For instance, DeepMind has trained a neural network on widely available weather forecasts and historical turbine data to predict wind power output 36 hours ahead of actual generation. Based on these predictions, their model recommends how to make optimal hourly delivery commitments to the power grid a full day in advance.
The turn of this century witnessed a new form of intelligence — the augmentation of human idea with the computational powers of the machines. These machines have now become massive data-driven engines thanks to ever-improving machine learning algorithms.

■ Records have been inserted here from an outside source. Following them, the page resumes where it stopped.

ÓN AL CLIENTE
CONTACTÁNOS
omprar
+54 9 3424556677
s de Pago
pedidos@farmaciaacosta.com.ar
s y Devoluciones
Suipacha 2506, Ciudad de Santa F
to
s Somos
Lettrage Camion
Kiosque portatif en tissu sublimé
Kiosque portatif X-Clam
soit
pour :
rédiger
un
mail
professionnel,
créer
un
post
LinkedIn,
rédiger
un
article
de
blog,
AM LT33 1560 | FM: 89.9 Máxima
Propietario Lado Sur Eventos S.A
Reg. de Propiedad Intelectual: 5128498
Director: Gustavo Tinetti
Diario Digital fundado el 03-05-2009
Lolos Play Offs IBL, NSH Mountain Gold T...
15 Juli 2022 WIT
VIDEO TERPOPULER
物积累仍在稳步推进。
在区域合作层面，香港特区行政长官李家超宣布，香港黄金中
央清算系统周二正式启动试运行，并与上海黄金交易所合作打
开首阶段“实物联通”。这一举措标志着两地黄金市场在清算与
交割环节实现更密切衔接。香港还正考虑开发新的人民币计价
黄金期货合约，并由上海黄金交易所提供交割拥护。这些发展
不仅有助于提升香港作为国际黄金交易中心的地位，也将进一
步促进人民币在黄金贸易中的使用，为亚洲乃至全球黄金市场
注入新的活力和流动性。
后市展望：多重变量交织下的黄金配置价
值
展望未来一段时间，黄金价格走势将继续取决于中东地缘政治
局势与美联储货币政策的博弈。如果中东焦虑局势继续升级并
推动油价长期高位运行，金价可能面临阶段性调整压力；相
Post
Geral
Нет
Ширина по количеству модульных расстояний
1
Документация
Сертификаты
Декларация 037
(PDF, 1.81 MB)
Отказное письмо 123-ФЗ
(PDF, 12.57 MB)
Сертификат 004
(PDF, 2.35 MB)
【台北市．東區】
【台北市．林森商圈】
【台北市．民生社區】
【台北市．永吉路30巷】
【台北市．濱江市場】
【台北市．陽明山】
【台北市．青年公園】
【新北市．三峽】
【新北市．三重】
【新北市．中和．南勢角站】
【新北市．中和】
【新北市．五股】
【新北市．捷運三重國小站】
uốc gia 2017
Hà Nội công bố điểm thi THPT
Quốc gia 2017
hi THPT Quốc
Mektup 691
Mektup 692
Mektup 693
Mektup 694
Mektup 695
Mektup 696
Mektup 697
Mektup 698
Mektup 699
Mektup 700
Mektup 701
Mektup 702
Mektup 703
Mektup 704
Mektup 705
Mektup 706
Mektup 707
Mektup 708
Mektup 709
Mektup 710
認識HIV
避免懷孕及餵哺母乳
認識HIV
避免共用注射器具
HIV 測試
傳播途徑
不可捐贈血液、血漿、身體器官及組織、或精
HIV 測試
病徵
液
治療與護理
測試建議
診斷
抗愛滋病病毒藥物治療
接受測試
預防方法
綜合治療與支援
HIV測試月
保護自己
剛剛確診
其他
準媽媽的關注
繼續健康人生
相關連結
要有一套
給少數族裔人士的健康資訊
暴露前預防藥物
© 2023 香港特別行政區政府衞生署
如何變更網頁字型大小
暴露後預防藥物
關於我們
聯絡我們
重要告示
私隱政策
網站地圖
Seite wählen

Machine learning models like neural networks, ingest tonnes of data and churns out results without getting tired. These algorithms have enabled us to see the hidden correlations, which in turn have been exploited for building better models. From recommending designs for nuclear plants to soundtracks, AI has been leveraged in almost all fields.
As the startup fad slowly fades away thanks to debacles like those WeWork, the ones that stay are those that have figured out supply-demand voids, solve the hard problems, are game for the long run and are authentic. AI and its variants do fall under this category but are laden with overblown hype. The ideas listed above are one of the many that can kickstart a myriad of other applications and open up opportunities that no one has ever ventured.